Seguendo i viali in salita e proseguendo per una stretta scala che fiancheggia i resti di quello che fu un importantissimo acquedotto romano, giungiamo a quello che la tradizione ritiene essere il sepolcro del poeta. Esso si presenta, nella sua struttura, come un blocco cubico, sormontato da un cilindro: che è poi una forma diffusa di sepolcri romani, come ve ne sono tanti nella nostra stessa regione.
Si tratta di uno di quelli che gli archeologi chiamano “colombari”, per la presenza, all’interno, di piccole nicchie, che erano destinate ad accogliere i vasi con le ceneri dei defunti e che nell’aspetto sono simili a quelle casette costruite per dare ricetto ai colombi.
In lontananza si vedono il golfo e il Vesuvio, il terribile vulcano che con le sue lave assicura la fertilità di questa parte della Campania, anche se di tanto in tanto semina morte e distruzione. Nonostante la sua terribilità, che ispirò a Leopardi il canto della Ginestra, il Vesuvio davvero merita il nome di “padre della Campania” che gli diede il filosofo nolano Giordano Bruno.
Oggi, fin dal 1939, anche le spoglie di Leopardi riposano nel Parco Virgiliano: puoi vedere la sua tomba prima di giungere al sepolcro di Virgilio.
Dalla cima del Vesuvio, lo sguardo discende su Napoli e su Castel dell’Ovo.

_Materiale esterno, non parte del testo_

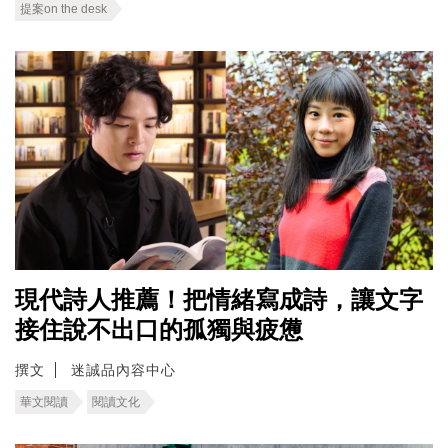
提案on the desk
現代詩人推薦！把情緒寫成詩，讓文字
接住說不出口的孤獨與疲憊
撰文
迷誠品內容中心
華文閱讀
閱讀文化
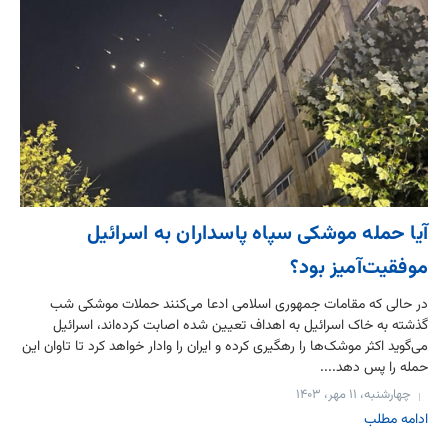
آیا حمله موشکی سپاه پاسداران به اسرائیل
موفقیت‌آمیز بود؟
در حالی که مقامات جمهوری اسلامی ادعا می‌کنند حملات موشکی شب
گذشته به خاک اسرائیل به اهداف تعیین شده اصابت کرده‌اند، اسرائیل
می‌گوید اکثر موشک‌ها را رهگیری کرده و ایران را وادار خواهد کرد تا تاوان این
حمله را پس دهد....
چهارشنبه، ۱۱ مهر، ۱۴۰۳
ادامه مطلب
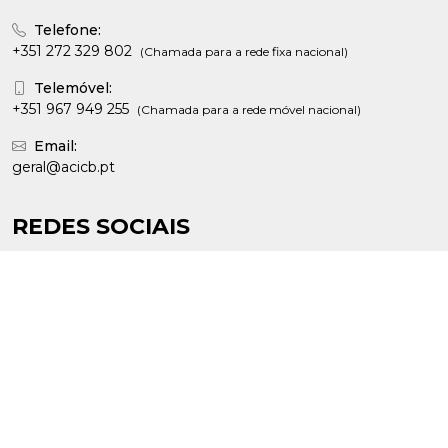
Telefone:
+351 272 329 802
(Chamada para a rede fixa nacional)
Telemóvel:
+351 967 949 255
(Chamada para a rede móvel nacional)
Email:
geral@acicb.pt
REDES SOCIAIS
Facebook
INFORMAÇÕES LEGAIS
Política de Privacidade
Política de Cookies
Livro de Reclamações Eletrónico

Narrava la leggenda che Virgilio, poeta, sapiente e mago, avendo a cuore la salvezza della città, l’avesse dotata di un Palladio, un oggetto magico finalizzato a proteggere il luogo con la sua sola presenza. In una stanza nascosta del castello sull’isola aveva sospeso un uovo: finché questo fosse restato intatto, anche la città sarebbe stata salva.

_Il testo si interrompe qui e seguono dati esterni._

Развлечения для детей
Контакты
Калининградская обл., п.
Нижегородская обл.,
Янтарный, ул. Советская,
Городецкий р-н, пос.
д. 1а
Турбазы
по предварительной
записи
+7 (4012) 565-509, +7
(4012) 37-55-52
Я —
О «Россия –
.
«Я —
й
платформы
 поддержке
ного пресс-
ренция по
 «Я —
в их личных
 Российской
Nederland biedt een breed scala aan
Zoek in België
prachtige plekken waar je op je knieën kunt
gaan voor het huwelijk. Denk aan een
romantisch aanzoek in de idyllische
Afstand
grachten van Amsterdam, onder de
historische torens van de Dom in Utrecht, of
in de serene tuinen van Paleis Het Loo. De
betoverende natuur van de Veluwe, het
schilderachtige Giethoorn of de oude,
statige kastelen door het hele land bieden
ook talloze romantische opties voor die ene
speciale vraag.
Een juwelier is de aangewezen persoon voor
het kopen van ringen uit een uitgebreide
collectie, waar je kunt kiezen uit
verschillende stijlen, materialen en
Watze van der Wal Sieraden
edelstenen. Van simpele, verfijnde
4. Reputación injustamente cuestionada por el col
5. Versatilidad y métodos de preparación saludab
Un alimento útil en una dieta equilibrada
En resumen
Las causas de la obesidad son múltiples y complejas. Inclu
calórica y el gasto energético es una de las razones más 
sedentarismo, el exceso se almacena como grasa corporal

Ma è davvero, questo rudere, il sepolcro di Virgilio? Molti studiosi l’hanno messo in dubbio, ma ho buone ragioni per credere (e non sono il solo) che la tradizione su questo punto non menta.
Tuttavia, se le discussioni erudite non potranno mai dire l’ultima parola, perché l’argomento definitivo non potrà essere addotto, ciò che resta importante è che da questo luogo si è diffuso l’amore per Virgilio e la sua opera, amore che non è estraneo alla passione per il presepe.
L’argomento merita un più ampio discorso, ma per ora mi fermo qui, pago se sono riuscito a destare un po’ la tua curiosità.
Anche questa volta, caro Virgilio, voglio proprio vedere come farai a guidarci lungo questo nuovo percorso presepiale.
Un caro saluto
Mariano
Bene, caro Mariano. Eccoti accontentato, con la seconda parte dell’articolo su Mergellina. Fammi sapere se sei soddisfatto.